Behavioural Economics: Explaining the Availability Bias

Level:
AS, A-Level, IB
Board:
AQA, Edexcel, OCR, IB, Eduqas, WJEC, NCFE, Pearson BTEC, CIE

Last updated 1 Jan 2025

In this episode of tutor2u’s A-Level Economics Mastery Series, Geoff Riley unpacks the fascinating concept of Availability Bias and its critical role in Behavioural Economics. Learn how our judgments and decisions are influenced by recent, vivid, or emotionally charged events and explore real-world examples of this bias in action.

From overestimating air travel risks after a plane crash to panic-selling during market downturns, this video provides relatable examples that bring economic theory to life. Discover why availability bias matters for exam success and how it shapes everything from policy design to consumer behaviour.
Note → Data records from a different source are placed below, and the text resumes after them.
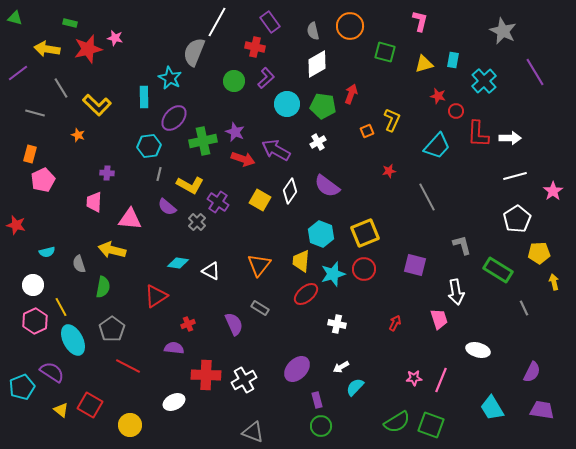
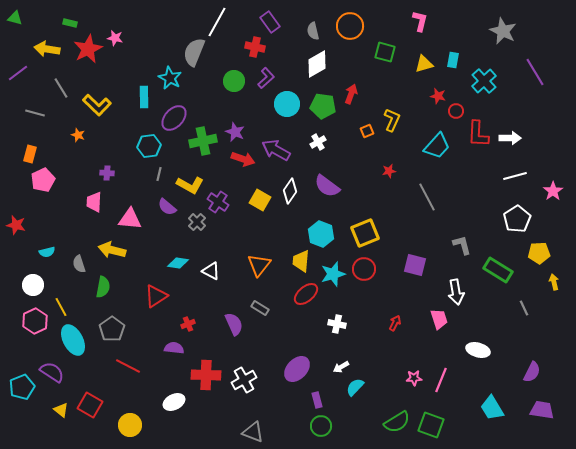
red star at (88, 49): rotated 12 degrees counterclockwise
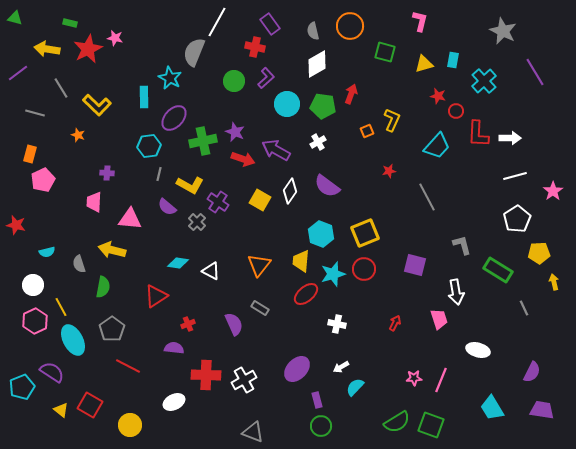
purple rectangle at (270, 22): moved 2 px down
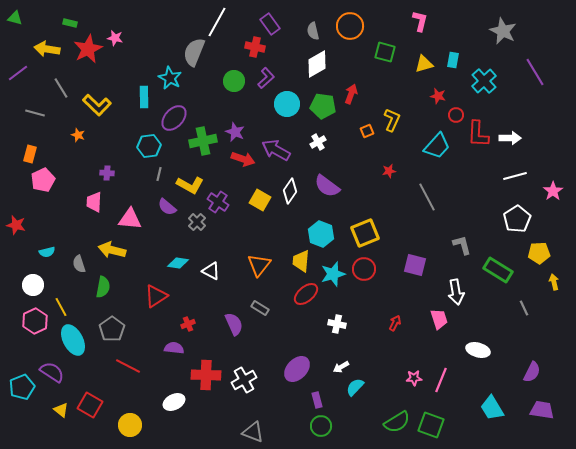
red circle at (456, 111): moved 4 px down
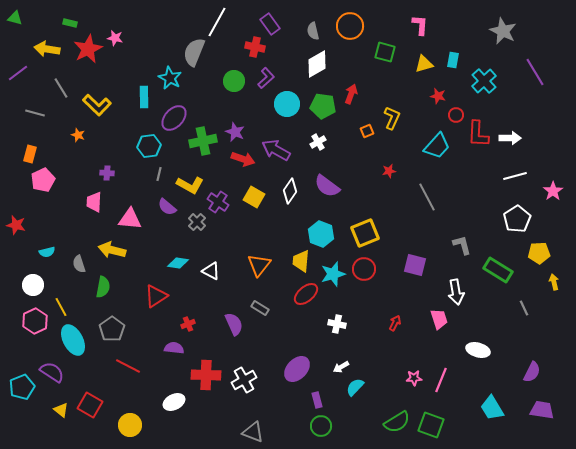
pink L-shape at (420, 21): moved 4 px down; rotated 10 degrees counterclockwise
yellow L-shape at (392, 120): moved 2 px up
yellow square at (260, 200): moved 6 px left, 3 px up
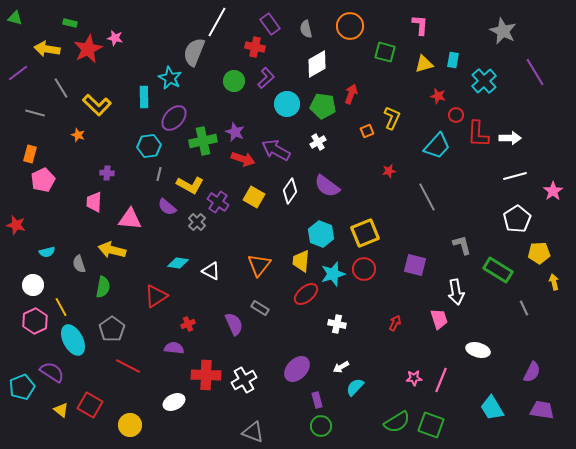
gray semicircle at (313, 31): moved 7 px left, 2 px up
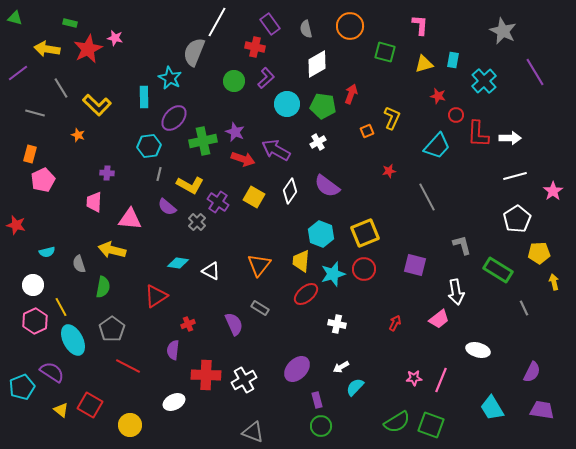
pink trapezoid at (439, 319): rotated 70 degrees clockwise
purple semicircle at (174, 348): moved 1 px left, 2 px down; rotated 90 degrees counterclockwise
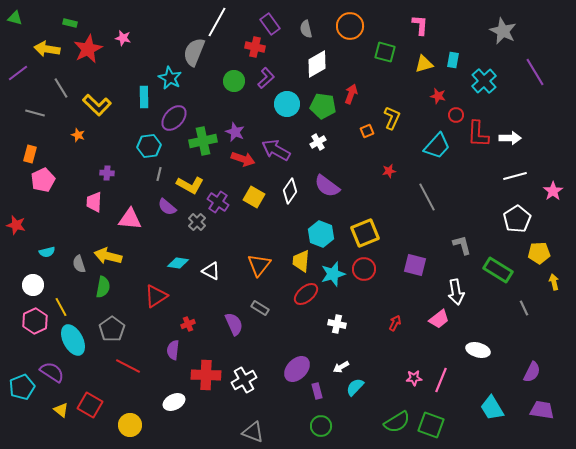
pink star at (115, 38): moved 8 px right
yellow arrow at (112, 250): moved 4 px left, 6 px down
purple rectangle at (317, 400): moved 9 px up
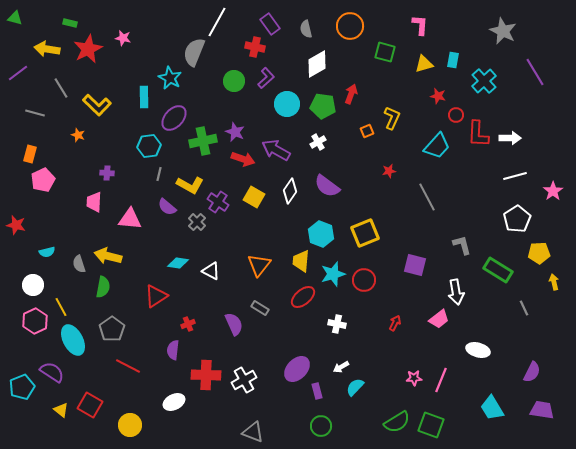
red circle at (364, 269): moved 11 px down
red ellipse at (306, 294): moved 3 px left, 3 px down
Behavioural Economics: Explaining the Availability Bias

1. Definition of Availability Bias

  • Availability Bias: A cognitive shortcut where decisions are influenced by immediate, recent, or vivid examples that come to mind easily. It leads to flawed judgments because ease of recall does not accurately reflect real-world probabilities or importance.
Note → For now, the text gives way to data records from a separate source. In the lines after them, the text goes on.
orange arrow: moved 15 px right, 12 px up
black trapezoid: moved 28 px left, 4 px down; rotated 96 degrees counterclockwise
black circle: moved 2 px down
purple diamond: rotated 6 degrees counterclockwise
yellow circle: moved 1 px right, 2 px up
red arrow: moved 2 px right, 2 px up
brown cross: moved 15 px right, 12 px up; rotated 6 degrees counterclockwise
2. Causes of Availability Bias

  • Recency Effect: Recent events are more memorable and disproportionately affect decisions.
  • Vividness and Emotional Impact: Dramatic or emotionally charged events are easier to recall and therefore influence perception more strongly.
  • Media Amplification: Extensive coverage of specific events (e.g., disasters) exaggerates their perceived frequency and importance.

3. Examples of Availability Bias

  • Travel Safety: After seeing news of a plane crash, people may overestimate the dangers of flying, despite its statistical safety compared to driving.
  • Business Risks: A leader might over-prioritize risks like a recent cyber-attack while ignoring broader, less immediate threats like supply chain issues.
  • Investor Behavior: Investors may overreact to recent market volatility, leading to panic-selling or overly cautious investment decisions.
  • Health Priorities: Fear of rare but dramatic diseases (e.g., Ebola) can overshadow attention to more common but less-publicized health risks (e.g., heart disease).
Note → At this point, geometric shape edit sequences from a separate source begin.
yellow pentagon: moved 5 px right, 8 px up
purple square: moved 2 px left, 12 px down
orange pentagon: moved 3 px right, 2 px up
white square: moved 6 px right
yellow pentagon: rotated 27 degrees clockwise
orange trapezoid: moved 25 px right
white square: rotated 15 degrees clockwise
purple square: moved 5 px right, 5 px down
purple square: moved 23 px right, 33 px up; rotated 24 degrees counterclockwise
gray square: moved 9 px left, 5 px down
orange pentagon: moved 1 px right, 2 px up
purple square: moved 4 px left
4. Importance in Behavioral Economics

  • Market Behavior: Shapes consumer spending and investment decisions. For instance, people might overspend on "urgent" items during a crisis even if they're unnecessary.
  • Policy Design: Policymakers use availability bias to influence behavior, such as leveraging vivid examples in public health campaigns (e.g., graphic anti-smoking warnings).
  • Consumer Decisions: Bias explains deviations from rational behavior and helps predict responses to economic stimuli.

5. Relevance to Economics

Availability bias highlights the intersection of psychology and economic decision-making. It is crucial for understanding:

  • Behavioral deviations from rational models.
  • Real-world applications in markets, policymaking, and consumer behavior.
  • Examining how biases shape economic outcomes and human choices.